Material supplied:
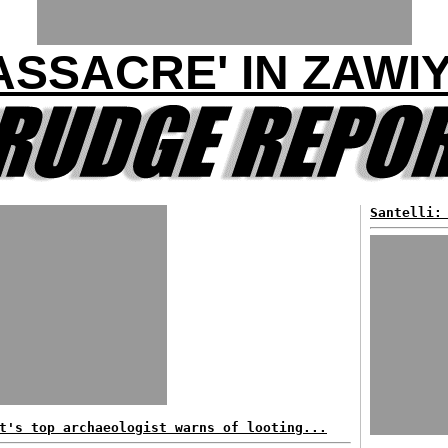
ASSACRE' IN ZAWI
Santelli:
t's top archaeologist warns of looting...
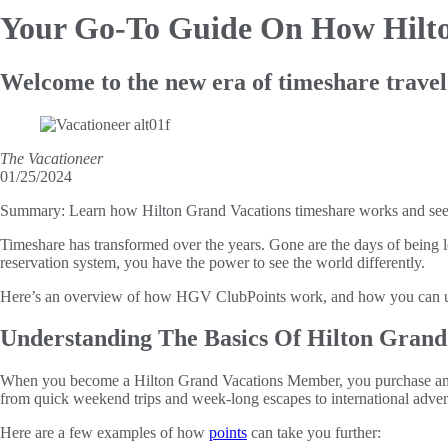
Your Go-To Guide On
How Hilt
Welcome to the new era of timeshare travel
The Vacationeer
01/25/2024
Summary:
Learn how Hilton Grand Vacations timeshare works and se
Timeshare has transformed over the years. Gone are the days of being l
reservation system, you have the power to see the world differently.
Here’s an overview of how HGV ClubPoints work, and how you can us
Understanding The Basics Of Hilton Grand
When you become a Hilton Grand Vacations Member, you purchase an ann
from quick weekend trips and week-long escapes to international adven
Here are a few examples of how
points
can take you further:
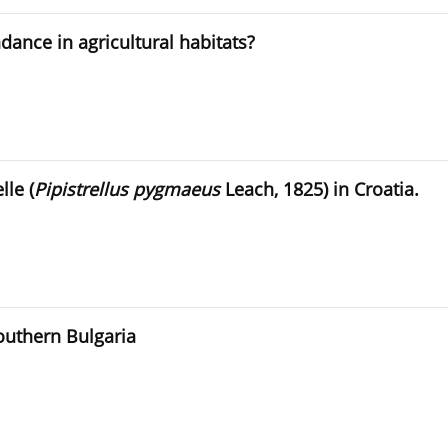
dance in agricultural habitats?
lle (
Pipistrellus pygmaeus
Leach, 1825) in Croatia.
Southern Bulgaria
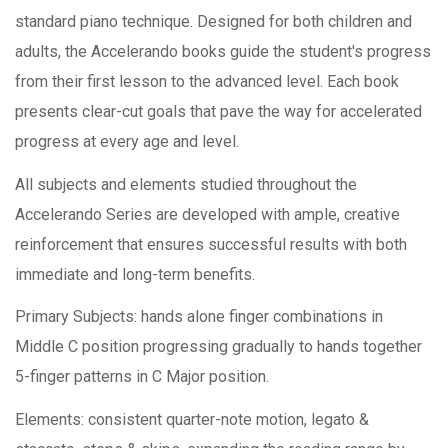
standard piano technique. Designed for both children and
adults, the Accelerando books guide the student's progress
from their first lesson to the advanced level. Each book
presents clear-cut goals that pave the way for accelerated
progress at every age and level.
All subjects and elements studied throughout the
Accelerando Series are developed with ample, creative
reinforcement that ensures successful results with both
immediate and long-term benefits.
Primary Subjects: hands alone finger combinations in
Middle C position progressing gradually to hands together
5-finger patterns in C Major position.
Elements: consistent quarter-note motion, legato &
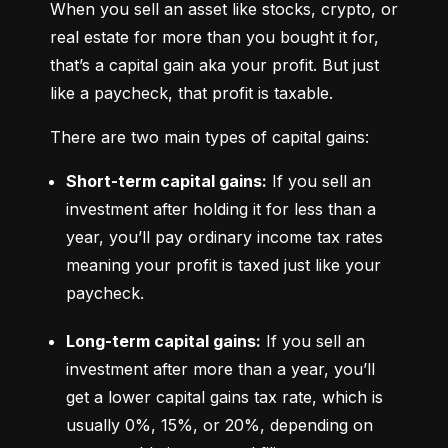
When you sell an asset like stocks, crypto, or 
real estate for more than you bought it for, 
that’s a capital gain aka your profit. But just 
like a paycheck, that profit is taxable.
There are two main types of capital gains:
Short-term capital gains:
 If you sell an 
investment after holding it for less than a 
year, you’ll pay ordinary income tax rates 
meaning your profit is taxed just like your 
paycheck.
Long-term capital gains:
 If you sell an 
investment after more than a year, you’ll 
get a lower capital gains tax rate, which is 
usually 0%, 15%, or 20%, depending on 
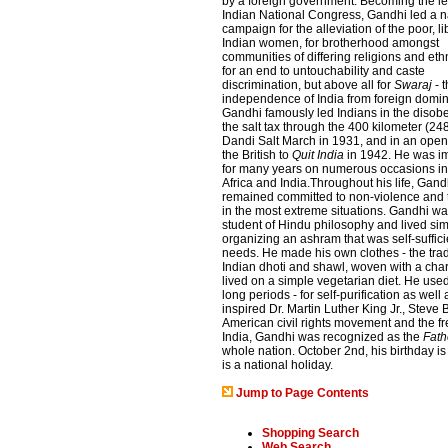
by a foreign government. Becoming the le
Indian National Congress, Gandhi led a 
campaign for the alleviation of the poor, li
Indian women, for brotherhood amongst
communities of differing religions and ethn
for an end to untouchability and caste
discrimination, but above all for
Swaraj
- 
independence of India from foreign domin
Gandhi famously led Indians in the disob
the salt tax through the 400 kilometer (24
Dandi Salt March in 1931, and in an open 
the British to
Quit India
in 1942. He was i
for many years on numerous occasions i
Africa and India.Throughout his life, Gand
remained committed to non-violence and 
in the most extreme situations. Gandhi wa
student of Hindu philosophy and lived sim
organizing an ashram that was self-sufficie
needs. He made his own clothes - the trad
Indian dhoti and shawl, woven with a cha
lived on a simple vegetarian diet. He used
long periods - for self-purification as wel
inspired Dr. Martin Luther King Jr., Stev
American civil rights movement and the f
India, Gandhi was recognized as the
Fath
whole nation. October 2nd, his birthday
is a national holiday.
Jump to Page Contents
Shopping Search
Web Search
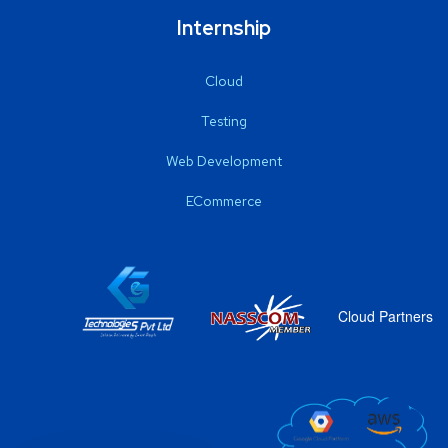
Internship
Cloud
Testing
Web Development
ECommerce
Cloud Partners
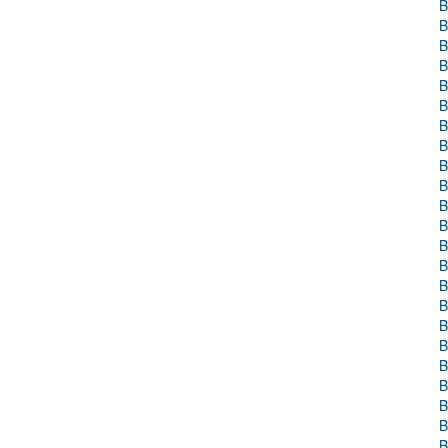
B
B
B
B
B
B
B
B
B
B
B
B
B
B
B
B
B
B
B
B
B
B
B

Your objective: Could you return every line from the entries above in which the string "Gandhi" occurs?

Written answer:
Indian National Congress, Gandhi led a 
Gandhi famously led Indians in the disob
in the most extreme situations. Gandhi wa
India, Gandhi was recognized as the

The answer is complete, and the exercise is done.